Premiers cas d’usage
« Les outils d’IA générative représentent une incroyable opportunité dont on doit imaginer les cas d’usage, remarque Yoris Pujol. Ils permettent de réduire les coûts d’entrée sur un certain nombre de sujets à définir, et d’automatiser des taches pour libérer du temps pour l’analyse, en traitant en masse des données de natures et de formes différentes. »
Parmi les premiers cas d’usage concrets, Lassie est un assistant de recherche documentaire interne à la Société Générale. « Compliant by design », intégrant la réglementation et ses évolutions, il propose une interface pour poser des questions en langage naturel et des réponses étayées par des sources documentaires vérifiables. Chez Forvis Mazars, Gaya permet de proposer un centre documentaire et un système de tri de documents en masse.
Tous deux se basent sur un RAG (Retrieval-augmented generation), qui permet d’utiliser la puissance de l’IA générative, mais en basant ses réponses sur des sources précises et faisant autorité ou sur les données internes d’une organisation.
Risques
Si l’IA générative est une opportunité, il faut également tenir compte des risques, dont « les biais et hallucinations de l’IA », note Olivier Lantran de la Banque de France. L’humain est ainsi central dans son déploiement, la vérification et l’esprit critique quant aux réponses produites étant indispensables, s’accordent les participants. « Les salariés doivent savoir utiliser ces outils, mais surtout créer de la valeur par-dessus », insiste Laurent Inard, de Forvis Mazars.

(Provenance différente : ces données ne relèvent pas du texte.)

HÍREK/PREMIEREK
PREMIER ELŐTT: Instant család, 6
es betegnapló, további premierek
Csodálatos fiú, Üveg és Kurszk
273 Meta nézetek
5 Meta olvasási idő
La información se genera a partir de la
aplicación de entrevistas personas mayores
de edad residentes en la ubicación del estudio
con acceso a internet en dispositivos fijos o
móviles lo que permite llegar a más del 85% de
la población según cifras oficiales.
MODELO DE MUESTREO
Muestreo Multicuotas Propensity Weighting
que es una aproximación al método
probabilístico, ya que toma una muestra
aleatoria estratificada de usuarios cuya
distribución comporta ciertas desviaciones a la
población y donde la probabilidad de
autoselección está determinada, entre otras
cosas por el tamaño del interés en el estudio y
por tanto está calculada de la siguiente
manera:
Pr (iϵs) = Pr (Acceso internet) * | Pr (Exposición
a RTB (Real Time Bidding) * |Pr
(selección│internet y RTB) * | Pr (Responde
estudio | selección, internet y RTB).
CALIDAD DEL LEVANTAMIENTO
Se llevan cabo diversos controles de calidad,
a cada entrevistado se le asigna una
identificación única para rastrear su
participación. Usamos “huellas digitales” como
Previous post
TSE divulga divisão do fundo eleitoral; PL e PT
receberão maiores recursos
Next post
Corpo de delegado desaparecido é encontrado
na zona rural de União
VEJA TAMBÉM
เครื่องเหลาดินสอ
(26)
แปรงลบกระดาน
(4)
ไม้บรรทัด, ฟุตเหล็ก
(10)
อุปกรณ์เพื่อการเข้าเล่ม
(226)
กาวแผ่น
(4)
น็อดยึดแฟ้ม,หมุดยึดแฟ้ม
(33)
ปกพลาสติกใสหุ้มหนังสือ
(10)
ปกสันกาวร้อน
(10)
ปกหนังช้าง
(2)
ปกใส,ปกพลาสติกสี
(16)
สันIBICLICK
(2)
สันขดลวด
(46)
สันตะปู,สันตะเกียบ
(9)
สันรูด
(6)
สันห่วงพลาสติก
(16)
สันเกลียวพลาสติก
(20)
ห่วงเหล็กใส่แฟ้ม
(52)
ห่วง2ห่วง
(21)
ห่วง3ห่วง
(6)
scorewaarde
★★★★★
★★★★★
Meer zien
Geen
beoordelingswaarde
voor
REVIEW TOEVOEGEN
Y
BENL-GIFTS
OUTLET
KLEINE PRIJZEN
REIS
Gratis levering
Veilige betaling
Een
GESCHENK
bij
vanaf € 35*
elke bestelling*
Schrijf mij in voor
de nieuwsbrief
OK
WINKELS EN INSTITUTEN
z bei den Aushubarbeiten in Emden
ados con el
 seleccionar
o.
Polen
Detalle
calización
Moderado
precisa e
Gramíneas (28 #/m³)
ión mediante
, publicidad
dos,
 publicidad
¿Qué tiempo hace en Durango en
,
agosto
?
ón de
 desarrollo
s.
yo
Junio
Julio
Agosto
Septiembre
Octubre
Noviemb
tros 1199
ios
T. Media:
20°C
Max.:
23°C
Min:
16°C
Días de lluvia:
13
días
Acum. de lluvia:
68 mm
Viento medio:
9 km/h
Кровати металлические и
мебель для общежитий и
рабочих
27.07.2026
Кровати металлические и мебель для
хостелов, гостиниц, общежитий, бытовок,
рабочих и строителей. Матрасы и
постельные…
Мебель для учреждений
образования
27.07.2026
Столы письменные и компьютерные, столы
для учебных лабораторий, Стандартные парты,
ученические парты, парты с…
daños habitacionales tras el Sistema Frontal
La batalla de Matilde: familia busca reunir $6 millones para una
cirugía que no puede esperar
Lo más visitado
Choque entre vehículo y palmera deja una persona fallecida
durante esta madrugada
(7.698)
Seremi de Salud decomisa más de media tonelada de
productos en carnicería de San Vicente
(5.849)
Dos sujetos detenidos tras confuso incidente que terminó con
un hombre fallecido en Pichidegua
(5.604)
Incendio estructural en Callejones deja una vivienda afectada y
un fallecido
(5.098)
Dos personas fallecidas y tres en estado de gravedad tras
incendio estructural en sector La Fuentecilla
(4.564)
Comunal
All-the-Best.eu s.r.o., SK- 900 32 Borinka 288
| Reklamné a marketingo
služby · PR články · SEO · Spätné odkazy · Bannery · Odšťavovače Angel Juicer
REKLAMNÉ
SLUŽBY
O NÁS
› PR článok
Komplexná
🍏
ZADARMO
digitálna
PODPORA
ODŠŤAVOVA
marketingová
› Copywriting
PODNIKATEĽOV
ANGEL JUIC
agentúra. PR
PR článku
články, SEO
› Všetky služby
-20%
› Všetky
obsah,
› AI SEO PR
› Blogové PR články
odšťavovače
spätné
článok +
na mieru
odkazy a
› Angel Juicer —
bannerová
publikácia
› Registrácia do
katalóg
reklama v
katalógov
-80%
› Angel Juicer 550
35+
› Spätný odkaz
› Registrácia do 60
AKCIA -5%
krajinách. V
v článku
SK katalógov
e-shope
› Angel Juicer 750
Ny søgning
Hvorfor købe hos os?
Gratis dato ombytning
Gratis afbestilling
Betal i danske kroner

Les salariés doivent savoir utiliser ces outils, mais surtout créer de la valeur par-dessus
C’est pourquoi « la conduite du changement est fondamentale pour que l’usage se diffuse. Les performances de l’IA étant fonction des utilisateurs, on doit les accompagner, c’est essentiel. D’autre part, il faut utiliser l’IA pour ce qu’elle apporte comme valeur, mais pas forcément partout, car elle a un coût environnemental important », rappelle Martina Machet de la Société Générale. « L’humain est le sujet. Il doit comprendre que l’IA n’a pas de portée sur les emplois, mais sur les tâches », tranche Olivier Lantran.
« L’avenir, ce sera les agents. C’est encore plus ambitieux et ce sera énorme », anticipe Laurent Inard. Au-delà de répondre à des questions sous forme de texte, d’image ou de sons, ces agents pourront en effet réaliser certaines tâches, comme créer un contrat, par exemple.